About 80 protestors waved placards and banners outside Fidelity Investments to protest the mutual fund company’s holdings in a company that plans to drill for oil in Colombia.
Sponsored by Rainforest Action Network and Amazon Watch, the demonstrators urged Fidelity to use its status to prevent Occidental Petroleum from drilling just outside a reserve inhabited by the 8,000-member U’wa Indian nation.
Fidelity controls 30 million Occidental shares through its mutual funds, according to Lauren Sullivan of Rainforest Action Network.
“Basically the onus is on them to step in and pressure Occidental to stop the drilling,” Sullivan said. Sullivan said Occidental’s project would pollute rainforests and destroy lands considered sacred by the U’wa people.

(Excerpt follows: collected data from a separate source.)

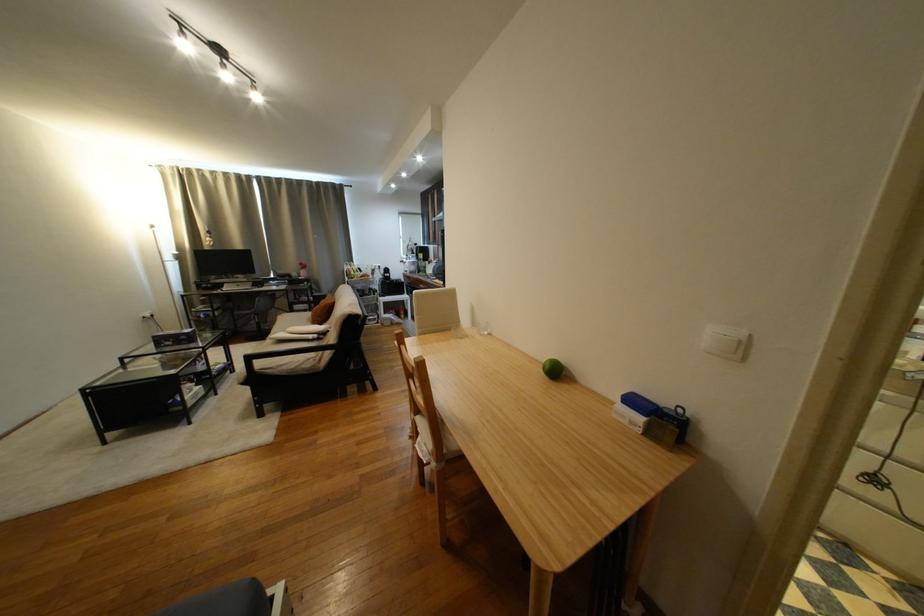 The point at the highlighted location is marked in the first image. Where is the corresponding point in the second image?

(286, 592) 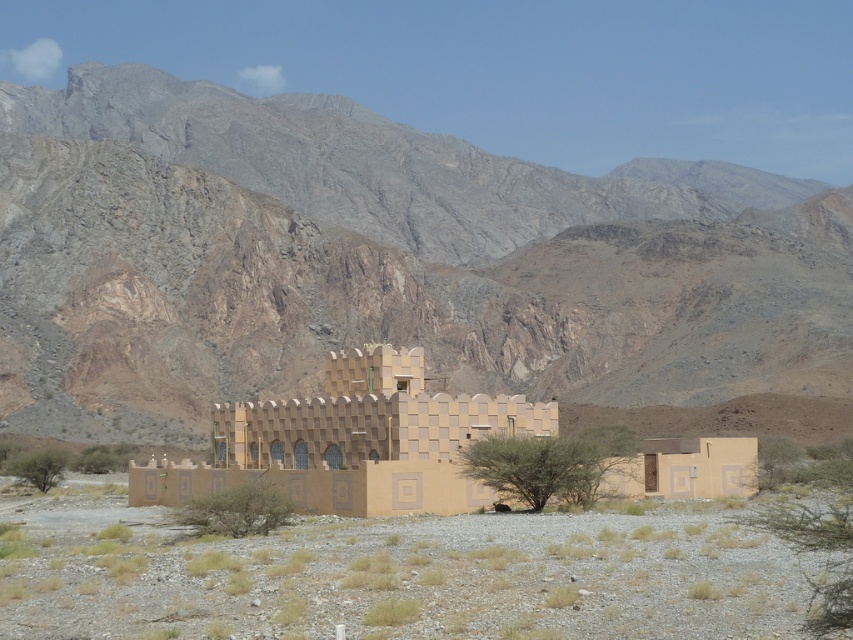 You are standing in front of the beige textured fort at center and want to take a photo of the brown rocky mountain range at upper center. Which direction should you turn to face the mountain range?

The brown rocky mountain range at upper center is to the left of the beige textured fort at center, so you should turn to your left to face the mountain range.

You are planning to build a small garden near the beige textured fort at center. Considering the brown rocky mountain range at upper center, which object is taller and could potentially block sunlight? Please name the object.

The brown rocky mountain range at upper center is much taller than the beige textured fort at center and could block sunlight. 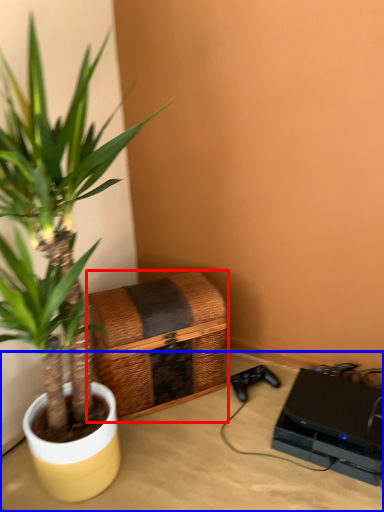 Question: Which object appears closest to the camera in this image, basket (highlighted by a red box) or table (highlighted by a blue box)?

Choices:
 (A) basket
 (B) table

Answer: (B)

Similar demonstrations outside Fidelity offices were staged Thursday in nearly a dozen cities throughout the U.S., including in New York, Los Angeles and Houston, according to Fidelity spokesman Vincent Loporchio.
The company said the issue was for others to decide.

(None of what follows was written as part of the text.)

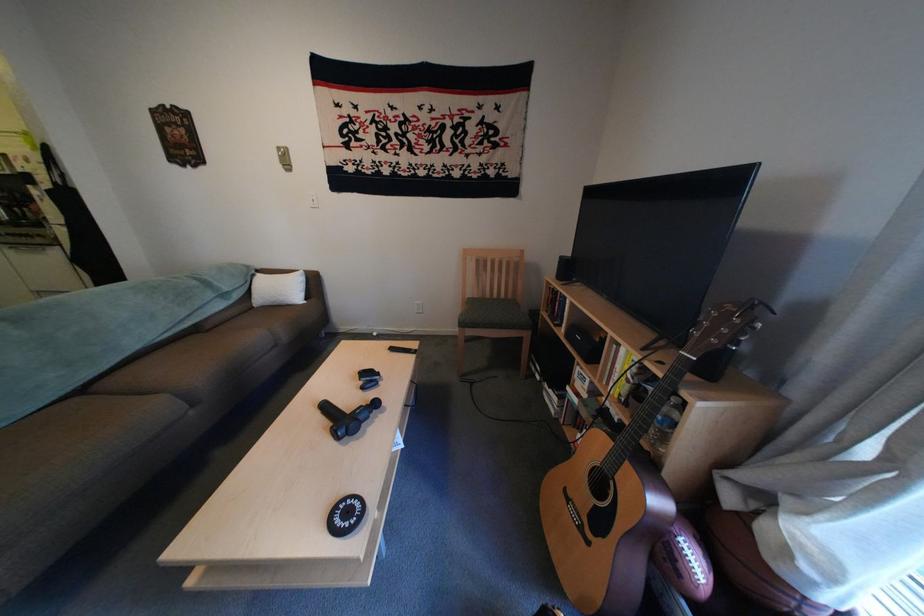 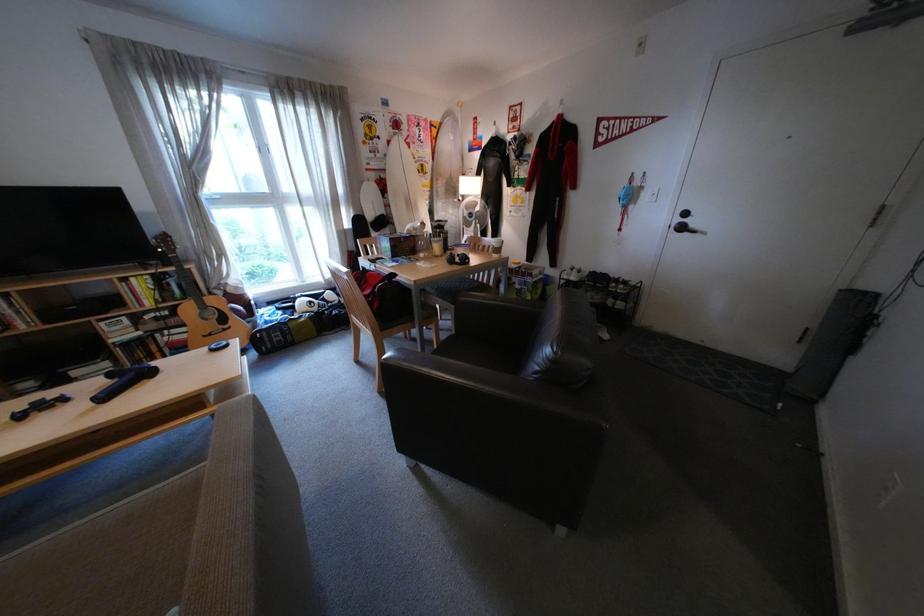 Find the pixel in the second image that matches (570,406) in the first image.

“The appropriate authorities of the world have the responsibility to address matters of this type and we would hope that they would do so fairly and wisely on behalf of their citizens,” Loporchio said.
“Our responsibility is to weigh the impact of these issues on behalf of our shareholders.”
The groups recently protested Vice President Al Gore over the issue.
Gore’s father was on the board of directors of Occidental, and the group said the vice president owns stock in the company.